A letter to the soulless creatures who don’t know what a urinal is:
For whatever reason, the term, “Public Bathroom,” has become synonymous with the phrase, “Urine-coated Public Bathroom.” As someone who uses bathrooms as a phone booth to receive nature’s calls, I find it horribly offensive that people feel the need to pee all over the phones. (This metaphor isn’t too extraneous, is it?)
IT’S COMMON COURTESY. Seriously, everybody shares public bathrooms. And when one person thinks it’s hilarious to urinate all over the toilet seat, about 100 more people find it gross to sit in it without realizing it. As if the public bathrooms aren’t already shitty enough as it is, (see what I did there?) they’re VERY public. So if you’re locked in the stall blasting music from your phone, I’m judging you.

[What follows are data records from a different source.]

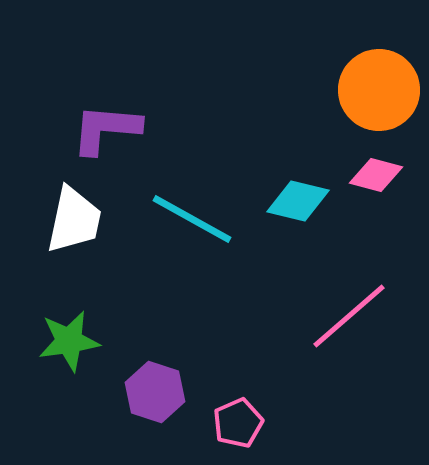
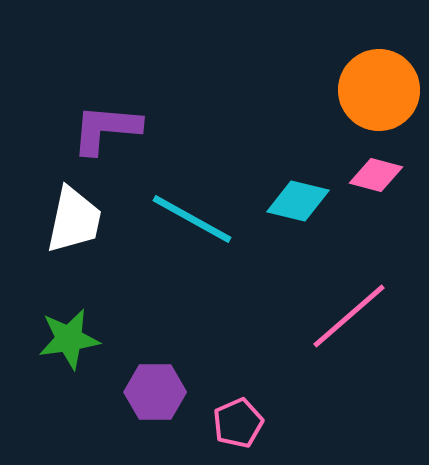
green star: moved 2 px up
purple hexagon: rotated 18 degrees counterclockwise
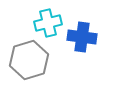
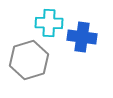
cyan cross: moved 1 px right; rotated 16 degrees clockwise
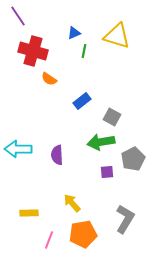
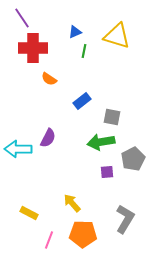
purple line: moved 4 px right, 2 px down
blue triangle: moved 1 px right, 1 px up
red cross: moved 3 px up; rotated 16 degrees counterclockwise
gray square: rotated 18 degrees counterclockwise
purple semicircle: moved 9 px left, 17 px up; rotated 150 degrees counterclockwise
yellow rectangle: rotated 30 degrees clockwise
orange pentagon: rotated 12 degrees clockwise
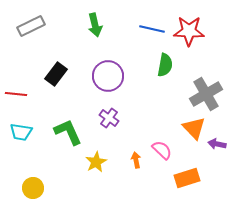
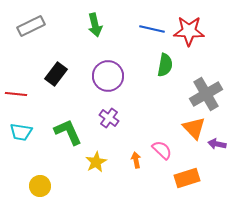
yellow circle: moved 7 px right, 2 px up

To say that people need a crash course in restroom etiquette is sad. As a direct result, I am taking it upon myself to enforce a strict code of conduct in public bathrooms, as follows:
-If you pee on the toilet seat, you must sit down to pee. Your standing privileges have been revoked.
-If you leave a significant amount of body hair in the restroom, I’m going to pick it up and put it back on you.
-If you don’t wash your hands, you will be quarantined. We can’t afford a flu outbreak…
Feel free to bombard the comments section with your own bathroom code suggestions. Or if you have anything that you’d like to share with the lavatory community but just keep forgetting to bring a pen with you to the bathroom, go ahead and put that up there too.